*** Information supplied Section Begins ***
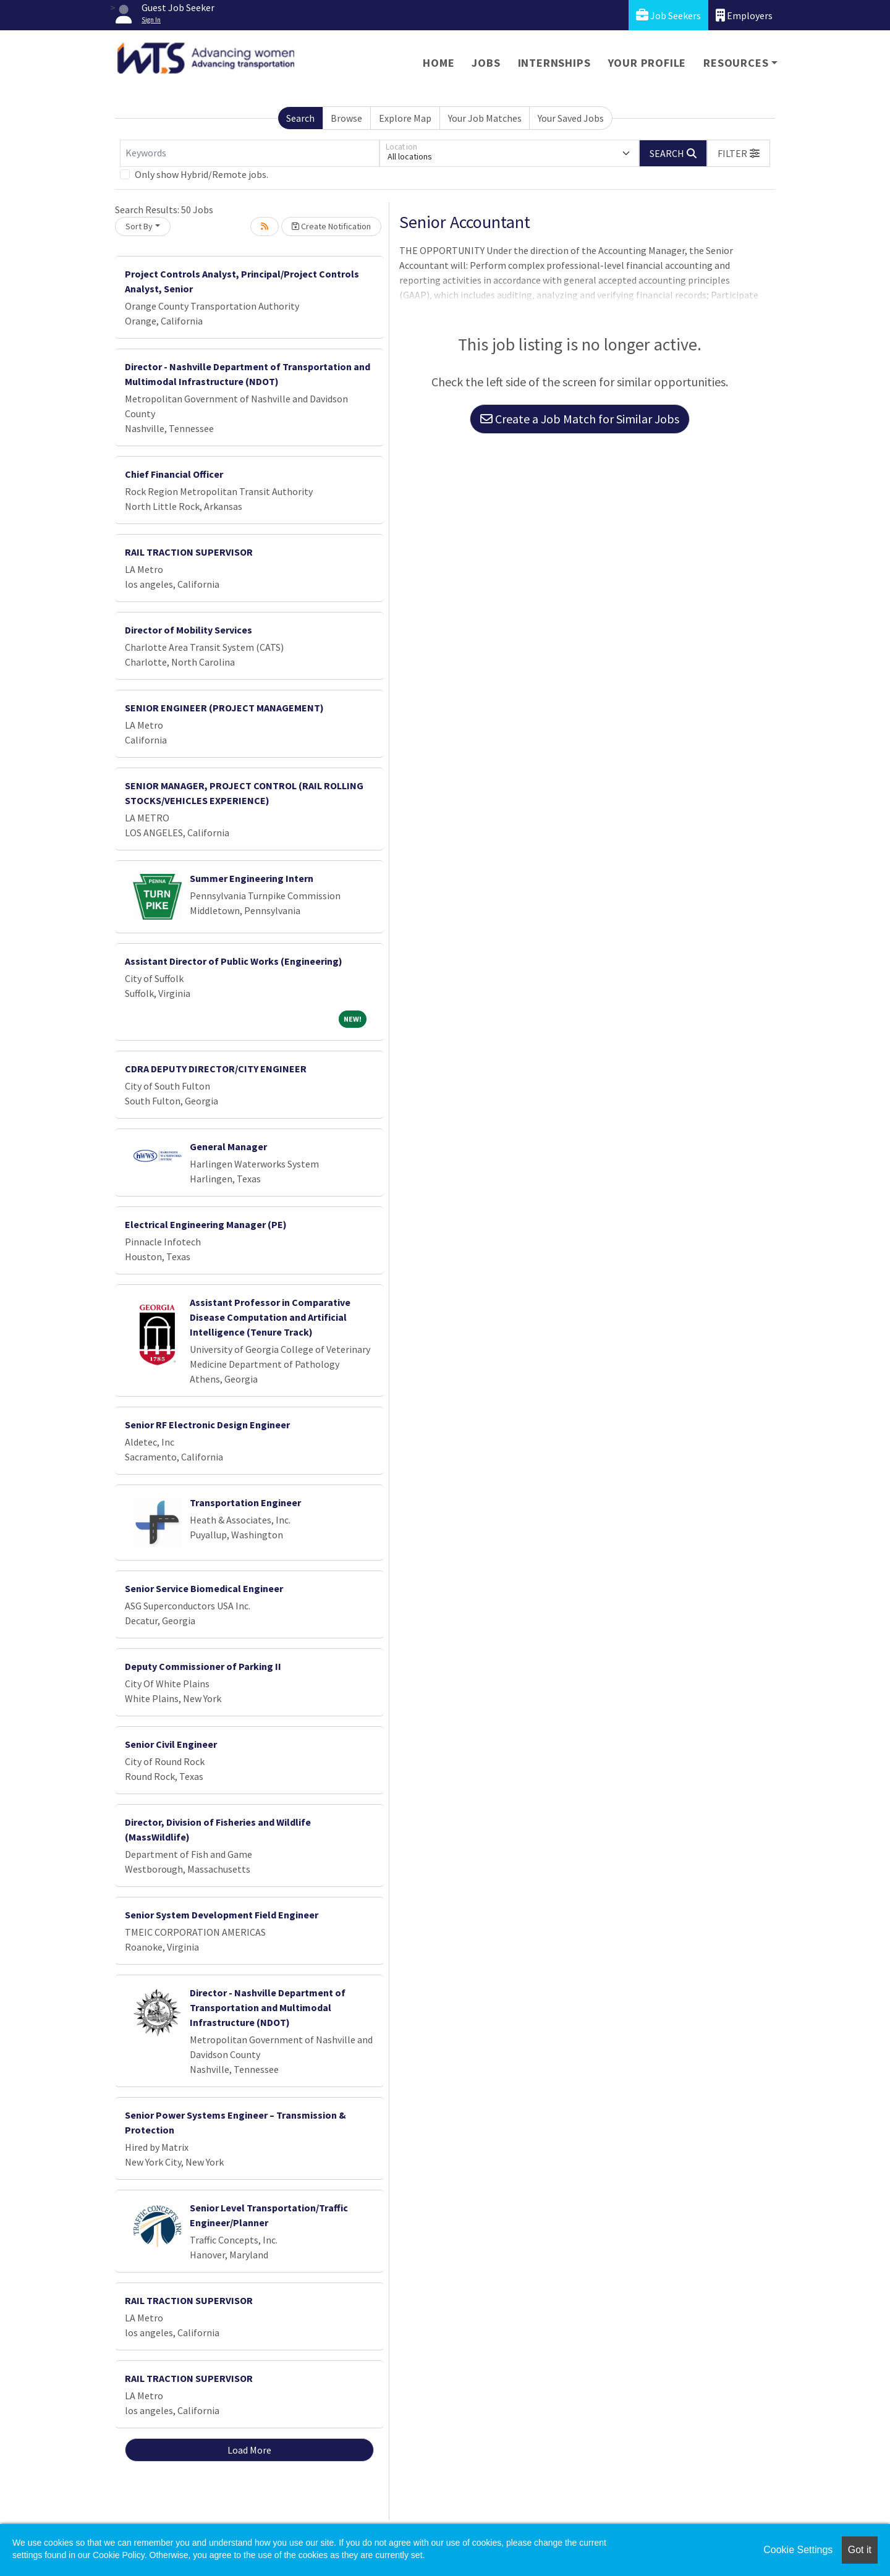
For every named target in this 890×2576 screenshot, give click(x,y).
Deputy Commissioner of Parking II (203, 1666)
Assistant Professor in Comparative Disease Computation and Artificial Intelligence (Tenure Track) (270, 1317)
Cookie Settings (798, 2549)
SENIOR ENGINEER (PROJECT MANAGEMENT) (224, 707)
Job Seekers (668, 15)
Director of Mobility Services (188, 630)
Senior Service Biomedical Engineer (204, 1588)
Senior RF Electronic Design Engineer (207, 1424)
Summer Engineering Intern (251, 878)
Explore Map (405, 118)
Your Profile (647, 63)
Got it (859, 2549)
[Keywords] (249, 153)
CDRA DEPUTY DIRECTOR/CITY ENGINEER (216, 1068)
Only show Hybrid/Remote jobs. (201, 174)
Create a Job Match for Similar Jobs (579, 418)
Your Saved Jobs (571, 118)
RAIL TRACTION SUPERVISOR (189, 552)
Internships (554, 63)
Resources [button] (735, 63)
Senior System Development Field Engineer (221, 1915)
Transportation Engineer (245, 1502)
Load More (249, 2450)
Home (438, 63)
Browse (346, 118)
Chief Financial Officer (174, 474)
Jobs (486, 63)
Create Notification (331, 226)
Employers (744, 15)
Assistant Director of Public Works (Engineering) (233, 961)
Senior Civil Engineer (171, 1744)
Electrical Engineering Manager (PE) (206, 1224)
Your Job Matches (485, 118)
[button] (738, 153)
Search (300, 118)
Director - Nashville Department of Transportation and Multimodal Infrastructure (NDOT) (267, 2007)
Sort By (139, 226)
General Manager (228, 1146)
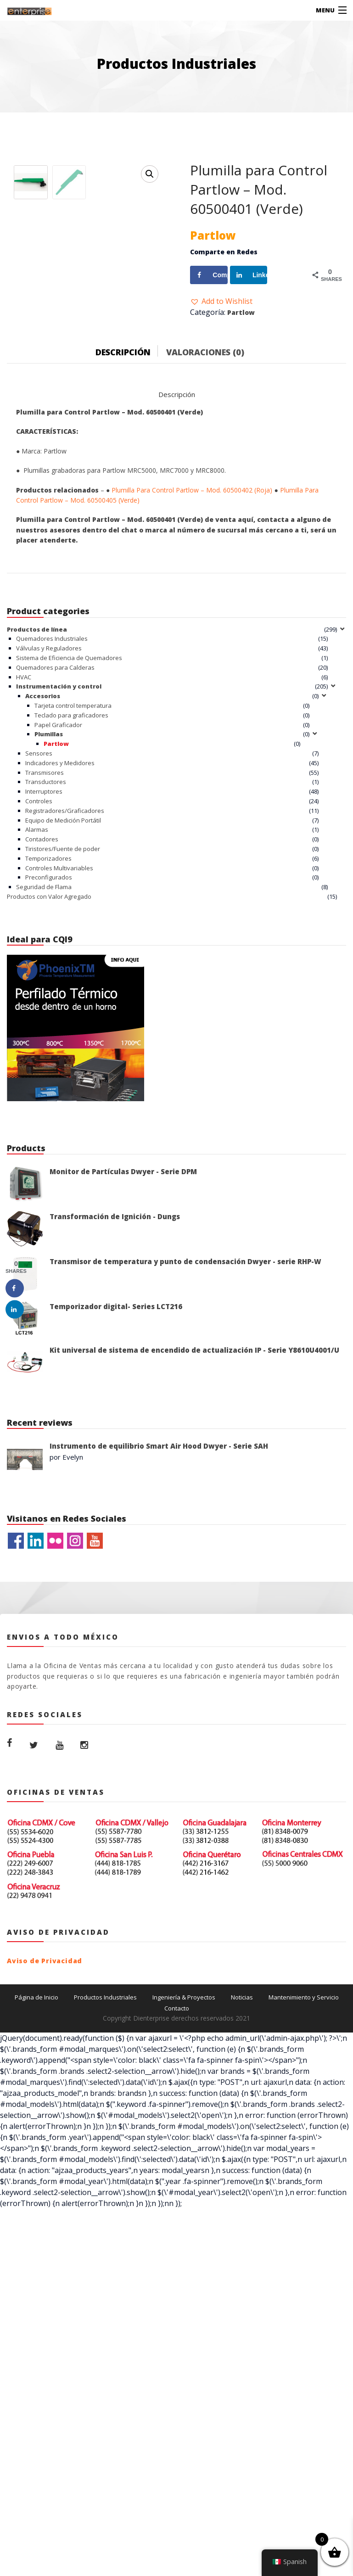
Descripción (123, 524)
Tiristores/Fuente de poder (62, 1020)
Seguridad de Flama (44, 1059)
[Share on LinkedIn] (249, 275)
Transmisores (44, 944)
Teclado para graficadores (71, 887)
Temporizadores (48, 1030)
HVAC (23, 849)
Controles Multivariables (59, 1040)
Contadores (41, 1011)
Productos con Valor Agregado (49, 1068)
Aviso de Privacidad (44, 2132)
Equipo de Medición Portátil (63, 992)
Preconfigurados (48, 1049)
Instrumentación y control (58, 858)
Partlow (241, 312)
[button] (221, 301)
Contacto (176, 2180)
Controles (38, 973)
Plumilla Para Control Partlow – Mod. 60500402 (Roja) (192, 661)
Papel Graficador (58, 896)
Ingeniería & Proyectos (183, 2169)
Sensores (38, 925)
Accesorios (42, 868)
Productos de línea (37, 801)
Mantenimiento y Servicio (304, 2169)
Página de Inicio (36, 2169)
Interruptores (43, 963)
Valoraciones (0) (205, 524)
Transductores (45, 954)
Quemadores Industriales (52, 810)
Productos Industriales (105, 2169)
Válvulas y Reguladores (49, 820)
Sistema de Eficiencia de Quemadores (69, 829)
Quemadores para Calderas (55, 839)
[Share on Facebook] (209, 275)
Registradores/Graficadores (64, 982)
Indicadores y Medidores (60, 934)
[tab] (129, 522)
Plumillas (48, 906)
*** Information supplied Section Ends ***
_Task prompt:_
Scan the records for the word "Engineering". Copy each line where it turns up.

_The completed task:_
Summer Engineering Intern (251, 878)
Assistant Director of Public Works (Engineering) (233, 961)
Electrical Engineering Manager (PE) (206, 1224)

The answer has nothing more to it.